8.    In respect of count 8, possession of child abuse material (CC2021/815), the offender is sentenced to 9 months’ imprisonment (reduced from 12 months on account of his plea of guilty), to commence on 4 March 2027 and end on 3 December 2027.

9.    In respect of count 9, access child abuse material (CC2021/816), the offender is sentenced to 9 months’ imprisonment (reduced from 12 months on account of his plea of guilty), to commence on 4 September 2027 and end on 3 June 2028.

10.  The total sentence is 6 years and 3 months.

11.  The period of imprisonment is to be suspended after 24 months on condition that the offender enter into a recognizance release order in the sum of $1000 to be of good behaviour for a period of 4 years and 3 months from 4 March 2024.  In addition, the following conditions apply to the recognizance release order:

a)    The offender is subject to the supervision of a probation officer appointed by ACT Corrections.

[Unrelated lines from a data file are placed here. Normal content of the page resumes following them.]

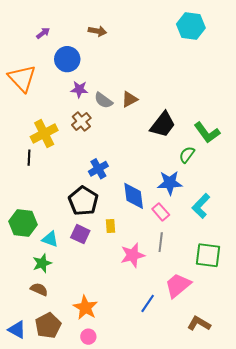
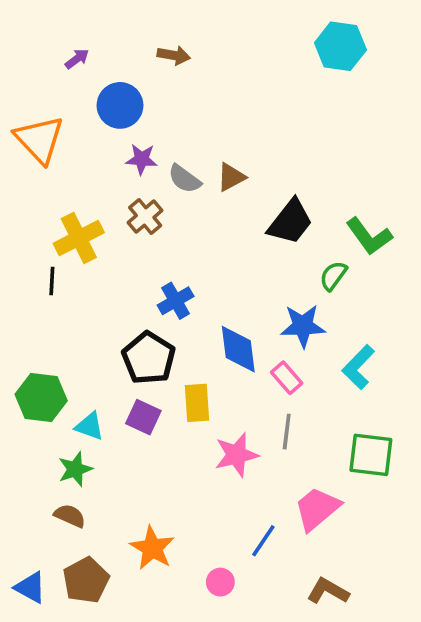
yellow rectangle: (110, 226) -> (197, 403), size x1.5
brown L-shape: (199, 324) -> (328, 591), moved
pink circle: (88, 337) -> (220, 582), moved

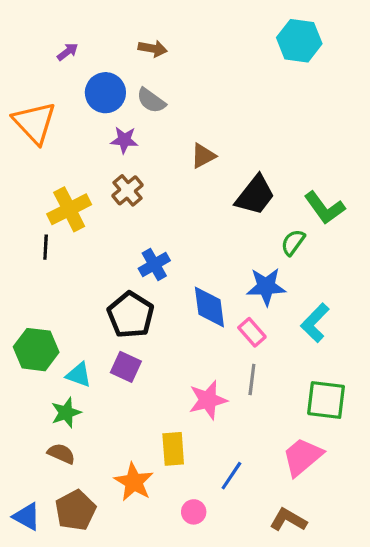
gray semicircle: (185, 179) -> (151, 101), moved
yellow rectangle: (197, 403) -> (173, 449), moved
pink trapezoid: (317, 509) -> (302, 457), moved

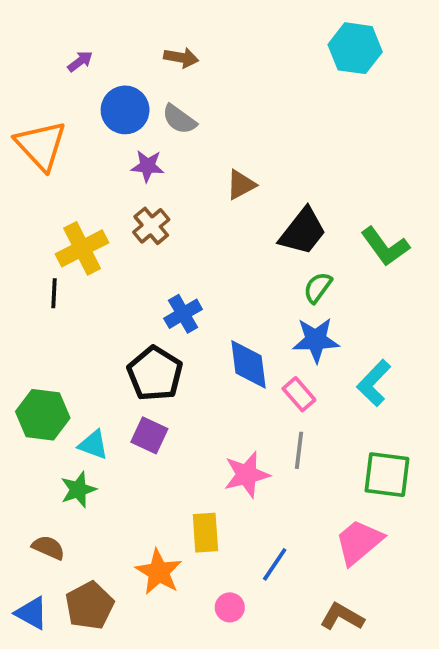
green semicircle: (293, 242) -> (318, 288), moved
brown semicircle: (61, 454) -> (48, 548), moved

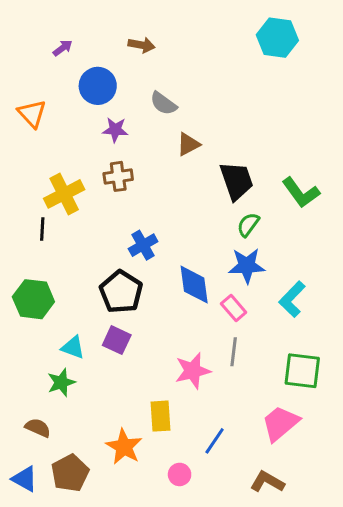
gray semicircle: (179, 119) -> (163, 103), moved
orange triangle: (41, 145) -> (32, 114), size x0.7
brown cross: (151, 226) -> (118, 176), turned 32
black trapezoid: (303, 231) -> (237, 181), turned -57
green hexagon: (43, 415) -> (33, 299), moved

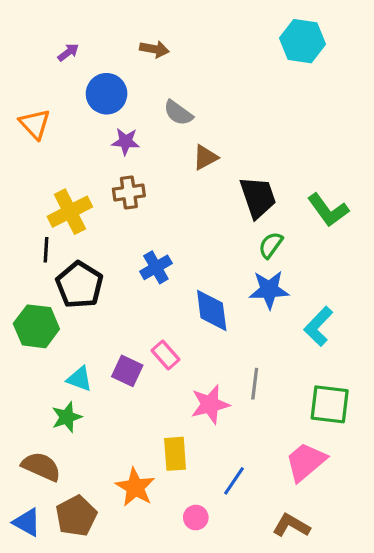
black pentagon: (121, 292) -> (79, 285), moved
pink rectangle: (234, 308) -> (165, 355), moved
brown semicircle: (38, 428) -> (41, 467), size x1.4

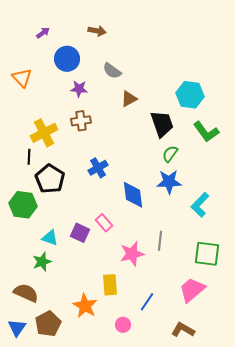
cyan hexagon: (303, 41) -> (190, 95), moved
blue triangle: (27, 522) -> (17, 328), turned 36

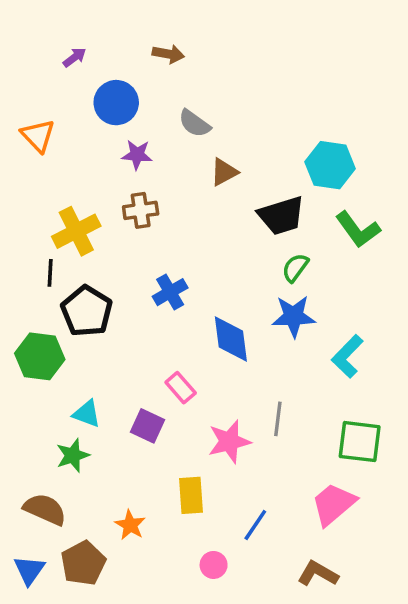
black trapezoid: (162, 124) -> (281, 216), turned 92
purple square: (80, 233) -> (148, 426), moved
orange star: (85, 306) -> (130, 525), moved, size x0.7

b)    The offender must obey all reasonable directions of the probation officer.

c)    The offender must not travel interstate or overseas without the written permission of the probation officer.

d)    The offender must undertake such treatment or rehabilitation programs as the probation officer reasonably directs.

e)    The offender must report to ACT Corrections within two working days of release.

Addendum

  1. Following the making of the above orders, the Crown immediately drew attention to s 19AC(1)(b) of the Crimes Act, which provides that a recognizance release order is not available for a sentence exceeding 3 years.  Accordingly, order 11 above has been vacated and in lieu thereof, the following order is made:

11.  The non-parole period is 24 months, to commence on 4 March 2022 and end on 3 March 2024.

I certify that the preceding seventy [70] numbered paragraphs are a true copy of the Reasons for Sentence of her Honour Acting Justice McWilliam.